Dye v. Montague

By the Court,

Cole J.

We see no good reason for setting *20aside the nonsuit in this case. The action was brought upon a land contract. The respondent, in consideration of four hundred dollars to him paid, agreed to execute and deliver to the appellant, within one year from the date of the instrument, a deed of certain real estate. On the third day after the expiration of the year, he made, and caused to be tendered to the appellant the deed, who refused to accept it, saying that he would not take it unless he was obliged to by the contract. It does not appear that any objection was made to the deed, and it was probably refused'because it was not tendered within the year. The deed was thrown upon the floor of the appellant’s house, and it appeared that he afterwards had it in his possession. But he doubtless did not intend receiving the conveyance, if the respondent was in default, for he seasonably demanded the four hundred dollars which he had paid upon the contract, and upon its being refused, brought his action to recover it. These facts appearing on the trial, the circuit court granted a nonsuit on the motion of the respondent.

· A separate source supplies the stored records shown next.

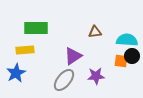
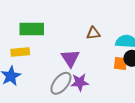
purple triangle: (73, 56) -> (70, 58), turned -30
purple star: (96, 76) -> (80, 82), moved

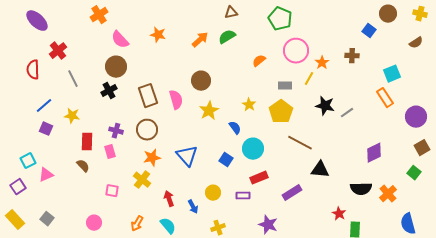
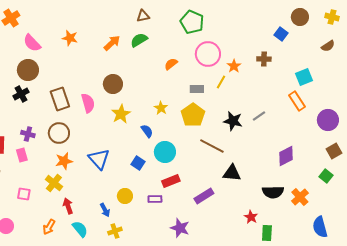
black star: (325, 106) -> (233, 121), moved
red arrow: (169, 199) -> (68, 206), moved
yellow cross: (218, 228) -> (115, 231), moved

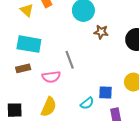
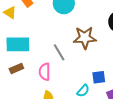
brown star: (101, 32) -> (85, 38), moved, size x1.6
pink semicircle: (51, 77) -> (45, 72), turned 108

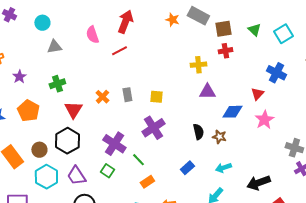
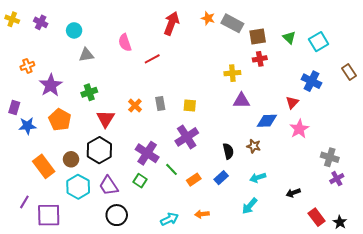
orange star: (172, 20) -> (208, 18), moved
red arrow: (125, 22) -> (171, 23), moved
purple star: (19, 77) -> (51, 85), size x1.6
black semicircle: (198, 132) -> (228, 151), moved
orange rectangle: (147, 182) -> (194, 180), moved
black arrow: (258, 183) -> (293, 193), size x0.6

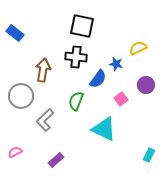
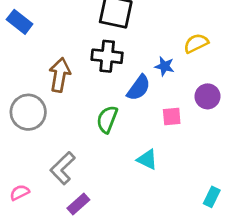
pink square: (121, 99) -> (172, 116), turned 32
gray L-shape: (45, 120) -> (63, 168), moved
cyan triangle: (104, 129) -> (147, 160), size x0.6

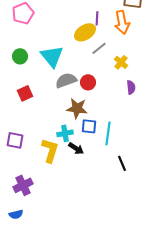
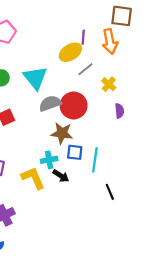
red circle: (88, 82) -> (74, 105), size x1.6
yellow L-shape: (50, 150) -> (33, 178), turned -40

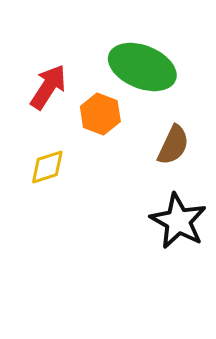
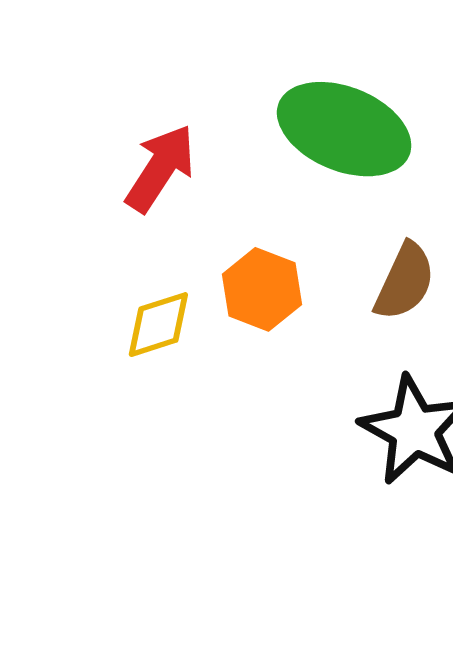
orange hexagon: (100, 114) -> (262, 289), moved

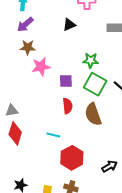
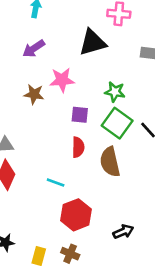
purple arrow: (25, 25) -> (34, 49), moved
black triangle: (69, 25) -> (93, 42), size x1.6
brown star: (28, 47) -> (34, 94), moved
pink star: (41, 67) -> (62, 80), moved

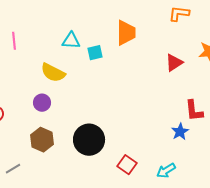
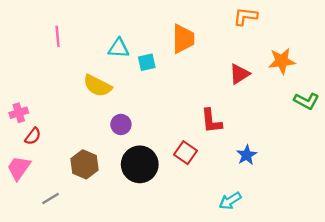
pink line: (14, 41) -> (58, 36), moved
purple circle: (42, 103) -> (121, 124), moved
red L-shape: (194, 111) -> (211, 121), moved
red square: (127, 165) -> (186, 153), moved

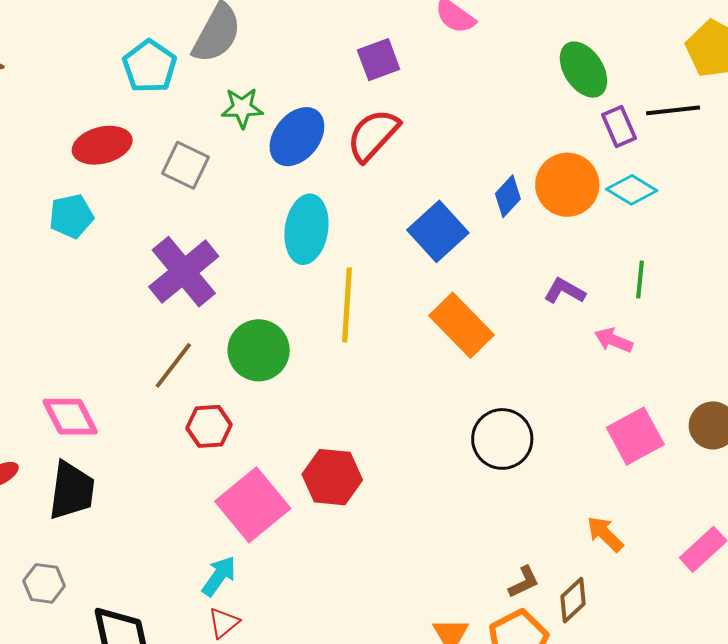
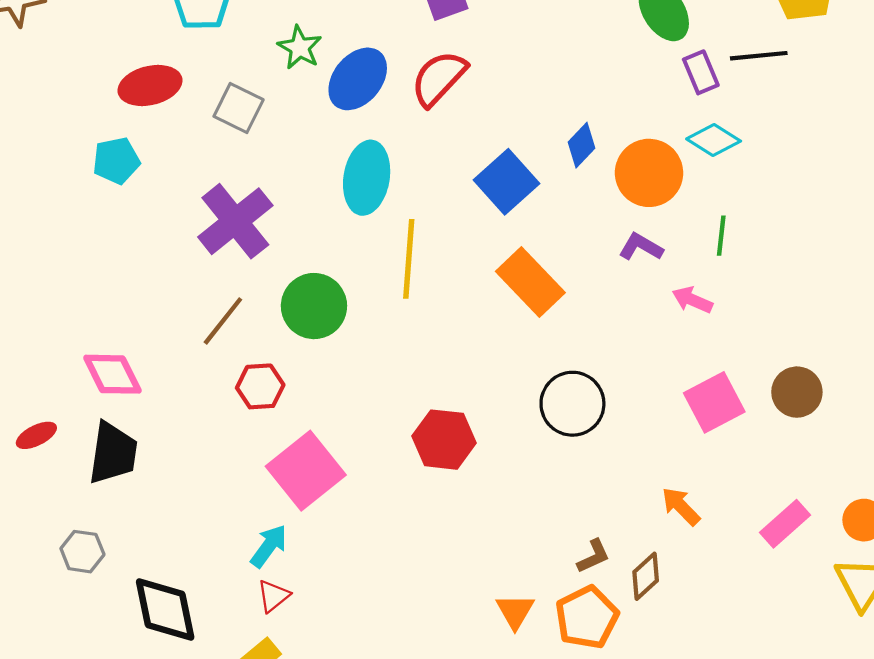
green star: (242, 108) -> (300, 48), turned 30
orange circle: (567, 185) -> (649, 173), moved
red hexagon: (332, 477) -> (444, 440), moved

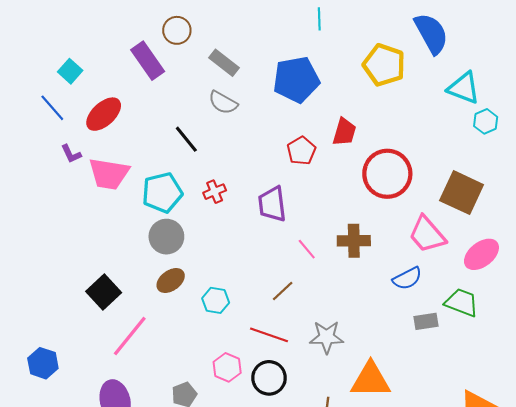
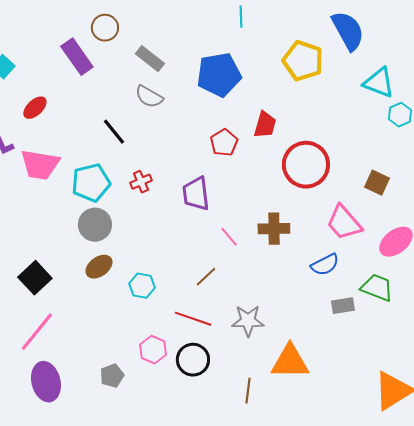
red ellipse: (104, 114) -> (35, 108), size x0.7
brown square: (462, 193) -> (377, 183), size x0.6
pink line: (130, 336) -> (37, 332), moved

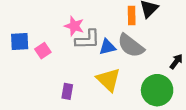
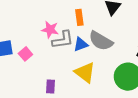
orange rectangle: (132, 16) -> (79, 17), moved

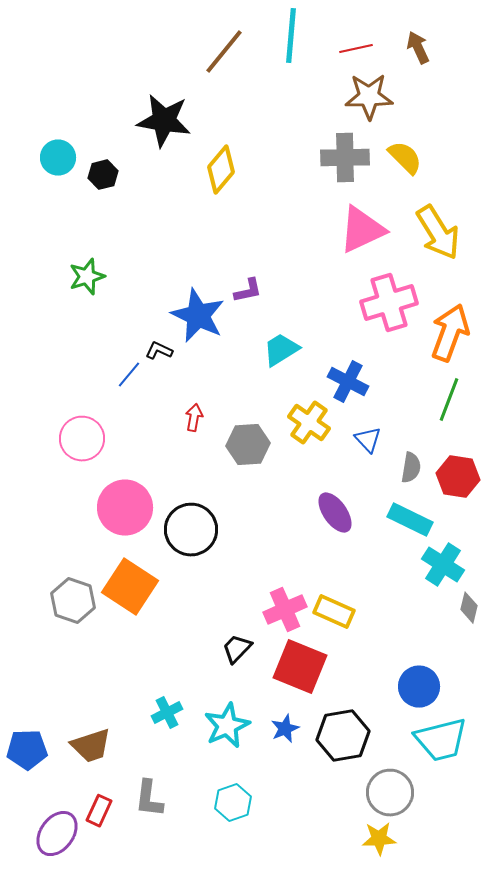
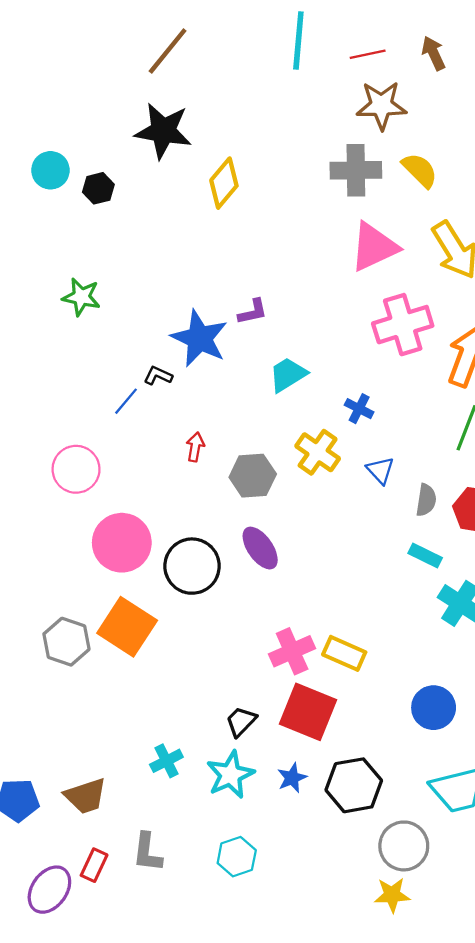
brown line: (224, 52) -> (168, 51), moved
green star: (87, 277) -> (81, 297), turned 30
blue cross: (348, 382) -> (359, 409), size x0.7
purple ellipse: (335, 513) -> (260, 548), moved
cyan rectangle: (410, 520) -> (425, 555), size x0.7
black trapezoid: (237, 649) -> (241, 721), moved
blue circle: (419, 687) -> (434, 708), moved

We do not discover any peculiar stipulations in this contract, which takes it out of the rules applicable to such agreements ; and the following authorities show that a vendor of real estate, who has covenanted to convey by a day certain, is not in default until the party who is to receive the conveyance, being entitled thereto, has demanded it, and waited a reasonable time to have the same drawn and executed. Fuller vs. Hubbard et al., 6 Cow., 1; Hackett vs. Huson et al., 3 Wend., 249; Connelly et al. vs. Pierce, 7 id., 129.

Judgment of the circuit court is affirmed with costs.